SUPPLIED RECORDS:
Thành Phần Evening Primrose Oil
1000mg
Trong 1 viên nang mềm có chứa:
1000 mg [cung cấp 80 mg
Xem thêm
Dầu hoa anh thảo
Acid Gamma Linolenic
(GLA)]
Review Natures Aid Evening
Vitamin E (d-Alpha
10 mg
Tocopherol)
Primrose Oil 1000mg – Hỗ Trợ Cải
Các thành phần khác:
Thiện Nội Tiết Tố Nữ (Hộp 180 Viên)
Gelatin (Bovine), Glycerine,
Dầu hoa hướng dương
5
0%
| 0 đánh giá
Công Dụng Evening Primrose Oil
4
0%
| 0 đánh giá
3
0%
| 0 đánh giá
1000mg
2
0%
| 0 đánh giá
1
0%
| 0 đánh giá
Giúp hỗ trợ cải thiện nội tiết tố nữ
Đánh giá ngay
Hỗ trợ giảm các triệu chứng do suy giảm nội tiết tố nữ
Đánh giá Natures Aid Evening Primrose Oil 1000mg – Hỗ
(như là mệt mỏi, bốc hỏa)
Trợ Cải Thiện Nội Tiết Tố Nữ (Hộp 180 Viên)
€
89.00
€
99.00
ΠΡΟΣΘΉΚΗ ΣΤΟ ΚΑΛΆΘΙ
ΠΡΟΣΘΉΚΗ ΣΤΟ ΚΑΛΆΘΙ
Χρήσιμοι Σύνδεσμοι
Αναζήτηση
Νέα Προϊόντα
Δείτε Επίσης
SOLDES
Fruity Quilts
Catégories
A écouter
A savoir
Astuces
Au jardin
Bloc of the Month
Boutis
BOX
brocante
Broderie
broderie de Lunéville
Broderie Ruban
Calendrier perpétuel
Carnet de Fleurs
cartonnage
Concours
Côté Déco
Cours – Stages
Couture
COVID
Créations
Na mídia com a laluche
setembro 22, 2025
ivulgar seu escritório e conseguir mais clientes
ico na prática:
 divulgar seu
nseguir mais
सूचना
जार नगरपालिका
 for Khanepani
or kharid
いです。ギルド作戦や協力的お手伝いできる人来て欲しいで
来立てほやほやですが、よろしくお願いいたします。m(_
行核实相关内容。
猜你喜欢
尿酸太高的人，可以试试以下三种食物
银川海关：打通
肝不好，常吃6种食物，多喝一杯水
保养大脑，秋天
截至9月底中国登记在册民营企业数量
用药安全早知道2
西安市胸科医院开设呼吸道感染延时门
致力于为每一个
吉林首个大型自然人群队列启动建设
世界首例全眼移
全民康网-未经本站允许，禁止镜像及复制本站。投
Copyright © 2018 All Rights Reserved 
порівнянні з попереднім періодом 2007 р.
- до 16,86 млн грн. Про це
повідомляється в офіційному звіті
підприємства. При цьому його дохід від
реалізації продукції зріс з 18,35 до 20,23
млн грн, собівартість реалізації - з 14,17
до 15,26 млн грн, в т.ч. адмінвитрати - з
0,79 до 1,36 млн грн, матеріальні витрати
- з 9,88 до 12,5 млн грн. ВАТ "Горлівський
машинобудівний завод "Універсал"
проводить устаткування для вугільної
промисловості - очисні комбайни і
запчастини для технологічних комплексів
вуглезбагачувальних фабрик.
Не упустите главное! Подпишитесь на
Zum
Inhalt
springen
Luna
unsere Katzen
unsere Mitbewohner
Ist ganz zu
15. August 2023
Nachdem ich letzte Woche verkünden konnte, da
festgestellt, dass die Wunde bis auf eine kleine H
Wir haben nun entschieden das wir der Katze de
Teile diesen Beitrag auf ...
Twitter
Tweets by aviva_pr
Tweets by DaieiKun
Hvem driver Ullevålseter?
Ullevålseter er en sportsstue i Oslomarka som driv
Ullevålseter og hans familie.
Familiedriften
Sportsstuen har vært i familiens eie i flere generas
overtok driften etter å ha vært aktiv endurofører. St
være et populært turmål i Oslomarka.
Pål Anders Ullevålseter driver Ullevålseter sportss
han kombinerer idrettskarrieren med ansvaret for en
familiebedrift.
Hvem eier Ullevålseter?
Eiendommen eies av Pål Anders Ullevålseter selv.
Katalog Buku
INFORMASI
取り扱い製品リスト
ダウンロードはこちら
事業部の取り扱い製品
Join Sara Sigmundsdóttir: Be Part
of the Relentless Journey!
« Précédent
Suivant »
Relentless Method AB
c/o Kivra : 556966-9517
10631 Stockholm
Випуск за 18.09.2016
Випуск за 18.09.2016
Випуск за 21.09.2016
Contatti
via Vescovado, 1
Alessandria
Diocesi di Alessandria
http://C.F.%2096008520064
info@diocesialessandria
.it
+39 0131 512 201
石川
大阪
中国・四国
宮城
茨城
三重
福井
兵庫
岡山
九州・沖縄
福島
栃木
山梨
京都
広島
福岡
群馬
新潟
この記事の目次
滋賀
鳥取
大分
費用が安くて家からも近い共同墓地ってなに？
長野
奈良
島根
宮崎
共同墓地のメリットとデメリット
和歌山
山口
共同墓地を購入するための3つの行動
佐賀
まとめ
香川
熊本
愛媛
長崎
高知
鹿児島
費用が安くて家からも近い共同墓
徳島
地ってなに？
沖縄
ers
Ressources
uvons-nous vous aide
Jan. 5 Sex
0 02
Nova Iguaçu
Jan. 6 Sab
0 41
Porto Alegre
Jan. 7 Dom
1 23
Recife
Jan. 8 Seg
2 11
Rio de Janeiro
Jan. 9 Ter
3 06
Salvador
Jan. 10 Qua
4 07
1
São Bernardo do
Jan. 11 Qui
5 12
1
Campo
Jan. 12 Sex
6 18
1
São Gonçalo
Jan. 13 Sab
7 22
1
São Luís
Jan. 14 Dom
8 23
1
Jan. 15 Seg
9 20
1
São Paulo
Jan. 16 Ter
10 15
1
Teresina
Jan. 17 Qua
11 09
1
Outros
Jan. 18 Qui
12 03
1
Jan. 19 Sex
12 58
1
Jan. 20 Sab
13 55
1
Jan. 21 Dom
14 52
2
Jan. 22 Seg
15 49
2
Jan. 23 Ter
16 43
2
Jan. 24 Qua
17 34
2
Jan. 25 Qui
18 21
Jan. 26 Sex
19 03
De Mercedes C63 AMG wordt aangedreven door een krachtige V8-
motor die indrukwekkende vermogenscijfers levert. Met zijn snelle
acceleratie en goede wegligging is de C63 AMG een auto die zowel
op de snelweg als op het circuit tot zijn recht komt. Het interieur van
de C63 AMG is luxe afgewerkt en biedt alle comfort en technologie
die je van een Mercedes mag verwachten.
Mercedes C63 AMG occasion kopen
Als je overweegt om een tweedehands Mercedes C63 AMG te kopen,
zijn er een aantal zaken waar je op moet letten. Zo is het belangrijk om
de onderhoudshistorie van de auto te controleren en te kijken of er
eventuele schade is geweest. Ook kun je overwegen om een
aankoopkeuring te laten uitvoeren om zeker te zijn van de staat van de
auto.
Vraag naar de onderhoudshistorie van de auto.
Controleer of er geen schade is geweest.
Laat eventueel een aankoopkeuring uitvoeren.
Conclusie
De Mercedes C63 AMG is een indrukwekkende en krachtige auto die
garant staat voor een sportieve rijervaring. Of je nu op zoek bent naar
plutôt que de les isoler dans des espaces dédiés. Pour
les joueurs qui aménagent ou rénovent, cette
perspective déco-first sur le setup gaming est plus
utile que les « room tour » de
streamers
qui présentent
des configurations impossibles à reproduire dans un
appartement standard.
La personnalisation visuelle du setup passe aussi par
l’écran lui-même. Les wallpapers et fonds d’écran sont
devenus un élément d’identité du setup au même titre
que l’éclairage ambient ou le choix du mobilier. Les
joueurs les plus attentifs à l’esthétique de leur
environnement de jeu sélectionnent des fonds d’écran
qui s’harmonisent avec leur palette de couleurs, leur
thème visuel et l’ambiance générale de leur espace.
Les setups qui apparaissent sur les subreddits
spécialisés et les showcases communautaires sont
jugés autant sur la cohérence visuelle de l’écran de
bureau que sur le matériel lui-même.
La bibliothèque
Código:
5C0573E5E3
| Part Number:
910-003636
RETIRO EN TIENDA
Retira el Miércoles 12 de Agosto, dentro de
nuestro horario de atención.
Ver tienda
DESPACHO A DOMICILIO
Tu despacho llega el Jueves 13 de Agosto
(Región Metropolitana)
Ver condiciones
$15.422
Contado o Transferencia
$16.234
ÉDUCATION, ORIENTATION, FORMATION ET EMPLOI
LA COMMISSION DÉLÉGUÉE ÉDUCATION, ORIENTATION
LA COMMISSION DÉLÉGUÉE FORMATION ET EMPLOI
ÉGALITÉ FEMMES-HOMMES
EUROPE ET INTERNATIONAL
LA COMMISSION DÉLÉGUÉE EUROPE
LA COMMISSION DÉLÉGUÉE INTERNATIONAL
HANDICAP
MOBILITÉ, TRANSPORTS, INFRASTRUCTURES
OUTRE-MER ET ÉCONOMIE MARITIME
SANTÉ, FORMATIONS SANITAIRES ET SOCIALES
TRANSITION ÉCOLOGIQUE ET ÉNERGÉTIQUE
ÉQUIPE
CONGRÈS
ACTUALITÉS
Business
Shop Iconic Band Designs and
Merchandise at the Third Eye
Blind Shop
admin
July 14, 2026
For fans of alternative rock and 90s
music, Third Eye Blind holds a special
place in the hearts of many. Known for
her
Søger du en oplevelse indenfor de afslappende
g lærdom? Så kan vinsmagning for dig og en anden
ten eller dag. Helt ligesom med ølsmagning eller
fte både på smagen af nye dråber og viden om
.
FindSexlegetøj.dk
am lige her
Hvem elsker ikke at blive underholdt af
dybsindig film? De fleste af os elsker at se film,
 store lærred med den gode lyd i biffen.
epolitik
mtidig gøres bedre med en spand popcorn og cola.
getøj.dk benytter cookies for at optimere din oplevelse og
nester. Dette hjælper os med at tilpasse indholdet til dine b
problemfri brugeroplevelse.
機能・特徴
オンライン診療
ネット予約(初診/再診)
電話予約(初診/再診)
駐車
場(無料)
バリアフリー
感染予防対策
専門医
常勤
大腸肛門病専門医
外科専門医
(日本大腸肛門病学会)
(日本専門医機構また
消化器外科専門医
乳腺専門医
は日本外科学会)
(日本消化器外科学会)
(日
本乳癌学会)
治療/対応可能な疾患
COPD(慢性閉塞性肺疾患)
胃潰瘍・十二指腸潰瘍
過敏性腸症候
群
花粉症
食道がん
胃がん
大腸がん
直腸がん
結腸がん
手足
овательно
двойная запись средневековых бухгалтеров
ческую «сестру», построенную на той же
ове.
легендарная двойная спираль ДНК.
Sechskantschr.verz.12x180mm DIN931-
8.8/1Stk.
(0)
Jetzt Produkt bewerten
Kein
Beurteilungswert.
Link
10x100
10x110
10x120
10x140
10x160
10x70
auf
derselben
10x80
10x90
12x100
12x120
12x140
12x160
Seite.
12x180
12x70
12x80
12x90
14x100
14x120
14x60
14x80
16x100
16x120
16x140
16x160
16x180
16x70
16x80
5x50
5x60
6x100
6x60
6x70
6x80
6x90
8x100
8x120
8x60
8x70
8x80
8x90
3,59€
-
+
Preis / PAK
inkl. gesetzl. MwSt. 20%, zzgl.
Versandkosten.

YOUR GOAL: After locating the line with "de onderhoudshistorie van de auto te" above, return that line and every later line through the one with "La personnalisation visuelle", word for word and with nothing else.

RESPONSE TO THIS EXERCISE:
de onderhoudshistorie van de auto te controleren en te kijken of er
eventuele schade is geweest. Ook kun je overwegen om een
aankoopkeuring te laten uitvoeren om zeker te zijn van de staat van de
auto.
Vraag naar de onderhoudshistorie van de auto.
Controleer of er geen schade is geweest.
Laat eventueel een aankoopkeuring uitvoeren.
Conclusie
De Mercedes C63 AMG is een indrukwekkende en krachtige auto die
garant staat voor een sportieve rijervaring. Of je nu op zoek bent naar
plutôt que de les isoler dans des espaces dédiés. Pour
les joueurs qui aménagent ou rénovent, cette
perspective déco-first sur le setup gaming est plus
utile que les « room tour » de
streamers
qui présentent
des configurations impossibles à reproduire dans un
appartement standard.
La personnalisation visuelle du setup passe aussi par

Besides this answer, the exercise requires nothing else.